Two functions are available, both returning a PlanePickHit with worldPosition and distance:
pickGroundPosition casts against a horizontal plane at a given Y height. planeY defaults to 0.
let state = getXRSpatialInputState()
if state.spatialTapActive {
if let hit = pickGroundPosition(
rayOrigin: state.rayOriginWorld,
rayDirection: state.rayDirectionWorld,
planeY: 0.0
) {
Logger.log(message: "Virtual ground hit", vector: hit.worldPosition)
}
}Use planeY to match a raised or sunken surface — for example planeY: 0.75 for a table-height virtual plane.
pickPlanePosition casts against any plane defined by a world-space point and normal.
let state = getXRSpatialInputState()
if state.spatialTapActive {
// Vertical plane facing +Z, passing through the origin
if let hit = pickPlanePosition(
rayOrigin: state.rayOriginWorld,
rayDirection: state.rayDirectionWorld,
planePoint: simd_float3(0, 0, 0),
planeNormal: simd_float3(0, 0, 1)
) {
Logger.log(message: "Virtual wall hit", vector: hit.worldPosition)
}
}planePoint can be any point that lies on the plane — the normal does not need to be pre-normalized.
| Goal | Function to use |
|---|---|
Snap to engine ground (Y = 0) |
pickGroundPosition |
| Snap to a raised virtual surface | pickGroundPosition(planeY:) |
| Cast against a wall or angled surface you defined | pickPlanePosition |
| Cast against an ARKit-detected physical surface | pickRealSurfacePosition |
Both pickGroundPosition and pickPlanePosition automatically account for scene root transforms, so the math stays correct even when the scene has been translated or rotated.

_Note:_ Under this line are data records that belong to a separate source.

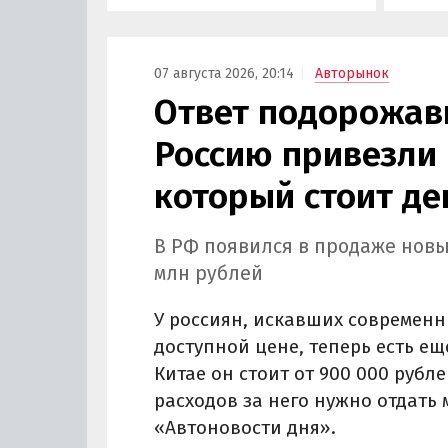
сервис
Курча
07 августа 2026, 20:14
Авторынок
Ответ подорожав
Россию привезли 
который стоит де
В РФ появился в продаже новы
млн рублей
У россиян, искавших современн
доступной цене, теперь есть ещ
Китае он стоит от 900 000 рубле
расходов за него нужно отдать 
«Автоновости дня».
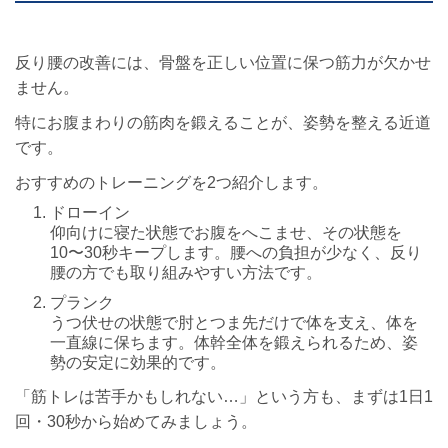
反り腰の改善には、骨盤を正しい位置に保つ筋力が欠かせ
ません。
特にお腹まわりの筋肉を鍛えることが、姿勢を整える近道
です。
おすすめのトレーニングを2つ紹介します。
ドローイン
仰向けに寝た状態でお腹をへこませ、その状態を
10〜30秒キープします。腰への負担が少なく、反り
腰の方でも取り組みやすい方法です。
プランク
うつ伏せの状態で肘とつま先だけで体を支え、体を
一直線に保ちます。体幹全体を鍛えられるため、姿
勢の安定に効果的です。
「筋トレは苦手かもしれない…」という方も、まずは1日1
回・30秒から始めてみましょう。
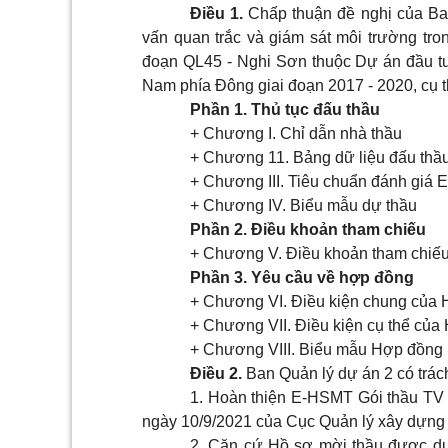
Điều 1.
Chấp thuận đề nghị của Ba
vấn quan trắc và giám sát môi trường tro
đoạn QL45 - Nghi Sơn thuộc Dự án đầu tư
Nam phía Đông giai đoạn 2017 - 2020, cụ 
Phần 1. Thủ tục đấu thầu
+ Chương I. Chỉ dẫn nhà thầu
+ Chương 11. Bảng dữ liệu đấu thầ
+ Chương III. Tiêu chuẩn đánh giá
+ Chương IV. Biểu mẫu dự thầu
Phần 2. Điều khoản tham chiếu
+ Chương V. Điều khoản tham chiế
Phần 3. Yêu cầu về hợp đồng
+ Chương VI. Điều kiện chung của
+ Chương VII. Điều kiện cụ thể của
+ Chương VIII. Biểu mẫu Hợp đồng
Điều 2.
Ban Quản lý dự án 2 có trác
1.
Hoàn thiện E-HSMT Gói thầu TV
ngày 10/9/2021 của Cục Quản lý xây dựng
2.
Căn cứ Hồ sơ mời thầu được duyệ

Use these free functions for spatial manipulation. They all delegate to SpatialManipulationSystem internally so you never need to reference the shared singleton directly.
-
processPinchTransformLifecycle(from:)Recommended default. Handles translation + twist rotation lifecycle safely. -
applyPinchDragIfNeeded(from:entityId:sensitivity:)Lower-level translation helper if you want full control. -
processAnchoredPinchDragLifecycle(from:entityId:sensitivity:dragPlane:positionTransform:)Anchored drag for a single entity. Applies absolute displacement from gesture start, optionally constrained by world-axis displacement filtering. -
processAnchoredSceneDragLifecycle(from:sensitivity:)Anchored drag for the entire scene root. Applies absolute displacement viatranslateSceneTo. -
endAnchoredSceneDrag()Manually ends an in-progress anchored scene drag session. -
processAnchoredSceneRotateLifecycle(from:sensitivity:)Anchored rotate for the entire scene root using two-hand pinch + twist. Applies absolute yaw viarotateSceneToYaw. -
endAnchoredSceneRotate()Manually ends an in-progress anchored scene rotate session. -
processAnchoredSceneManipulationLifecycle(from:dragSensitivity:rotateSensitivity:)Unified scene-root helper with drag/rotate arbitration to prevent gesture-fighting. -
endAnchoredSceneManipulation()Ends any in-progress unified scene manipulation (drag, rotate, or pending classification). -
applyTwoHandZoomIfNeeded(from:entityId:sensitivity:)Scales the picked entity (or its parent) using the two-hand spread/pinch gesture. -
applyTwoHandRotateIfNeeded(from:entityId:sensitivity:axisOverrideWorld:)Rotates the picked entity (or its parent) using the two-hand twist gesture. -
endSpatialManipulation()Ends the current pinch-transform manipulation session. -
resetSpatialManipulation()Resets all manipulation session state (use when changing modes or reloading scenes).